Cette étude accable les entreprises car l’investissement en formation est aujourd’hui focalisé sur les 10% de l’apprentissage formel, une efficience des méthodes classiques remise en cause par d’autres grands chercheurs, comme Roger Mucchielli, Psychopédagogue de renom qui déclare : « On retient 10% de ce qu’on lit, 20% de ce que l’on entend… et 90% de ce qu’on fait et dit ».
L’enjeu majeur du modèle 70/20/10 est de faire prendre conscience aux entreprises, que leurs méthodes d’apprentissages classiques sont obsolètes et non adaptés à ses réels besoins car ils ne prennent pas en compte l’environnement ainsi que l’appétence des salariés pour le sujet de la formation.

La notion d’apprenance développée par Philippe Carré prend ici tout son sens, car elle met le point sur un sujet sensible : la motivation et l’environnement qui entoure l’apprentissage. Carré nous explique que l’apprenance de demain est bâtie sur 3 invariants pédagogiques :

- La motivation des apprenants, car une formation où l’apprenant ne voit aucun intérêt ou solution à ses problèmes est soumise à un fort taux d’échec.
- La proposition de méthodes d’auto-formation pour identifier les données nécessaires.
- L’environnement qui met les salariés en situation d’apprendre.

Avec ce concept, la réussite d’une formation n’est plus attribuée à un formateur éloquent, qui s’enorgueillit d’avoir les supports de cours les plus fournis, mais sur les qualités de l’apprenant et sa capacité à créer son propre « support ». Ce qui parait logique lorsque l’on sait qu’un plan de formation a pour finalité la monté en compétence du sujet formé et non de parfaire la prestation du formateur par un show bonnement rodé.

Quelles méthodes pour optimiser l’apprentissage en entreprise ?

Afin d’optimiser l’apprentissage au sein de l’entreprise, il faut balayer l’ensemble des procédés que sont l’auto-apprentissage, le co-apprentissage et l’apprentissage formel.

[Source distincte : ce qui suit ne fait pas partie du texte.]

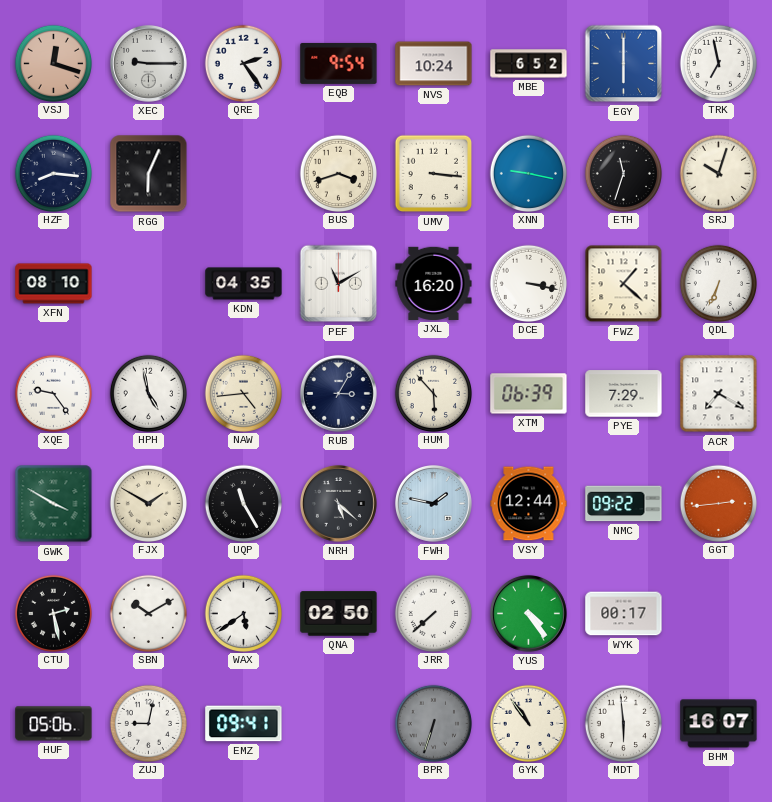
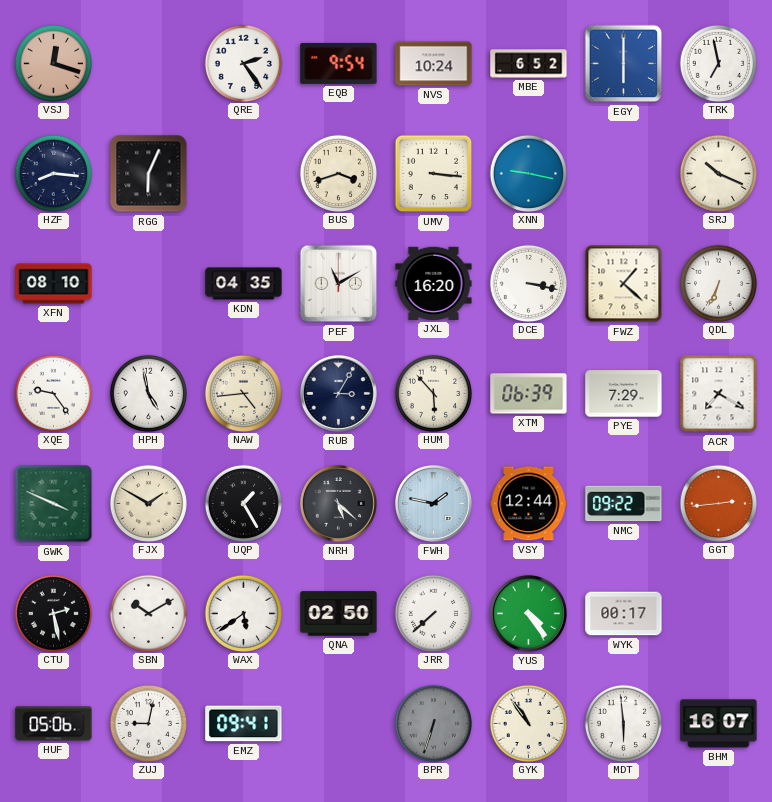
XEC: 9:15 -> none
ETH: 11:33 -> none
SRJ: 10:03 -> 10:19
GWK: 3:50 -> 3:49
UQP: 11:25 -> 1:25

Il s’agit aussi de maximiser le nombre d’actions sur ces points, notamment par la mise en place de nouvelles méthodes telles que « la pause apprenante » (qui en l’espace d’un court instant fait monter en compétence l’apprenant sur un sujet précis) et, dans la même dynamique, « le daily learning », très proche du « daily SCRUM » de la méthode agile, qui permet d’apprendre de manière rapide et ludique sans altérer la force de production du salarié.

L’accompagnement managérial tient également un rôle important car c’est le manager qui va impulser les nouvelles pratiques et être le garant de la motivation de ses subordonnés. C’est ainsi que l’on préférera des séances de co-coaching, où apprenant et formateur participent au bon déroulement et à l’assimilation de la formation, plutôt que des formations classiques où l’apprenant est passif, « subissant » la formation sans avoir de droit de regard sur le déroulement de cette dernière. Ces outils sont inscrit dans ce que l’on appel le Serial Learning, qui est cette capacité à se former et apprendre en sortant des chantiers balisés que trace l’entreprise.

Les atouts du Serial Learning

L’un des principaux avantages du Serial Learning est qu’il répond à l’ensemble des formes d’apprentissages (expérience, social et formel) par des actions ciblées et efficaces. L’intérêt premier du Serial Learning est de gagner de nouveaux territoires d’apprentissage sans grever le budget formation. L’objectif n’est plus de formater le salarié aux méthodes de l’entreprise, mais que l’entreprise s’adapte aux différentes populations qui la composent, jonglant ainsi entre adaptabilité, efficacité et optimisation du budget formation. Les formations formelles représentent l’essentiel de l’investissement des entreprises, alors qu’elles ne représentent que 10% des apprentissages totaux.
Le Serial Learning, de son côté, est l’ensemble des actions qui impacte les trois formes d’apprentissages : l’apprentissage par l’expérience, par le travail collaboratif, et enfin les formations formelles.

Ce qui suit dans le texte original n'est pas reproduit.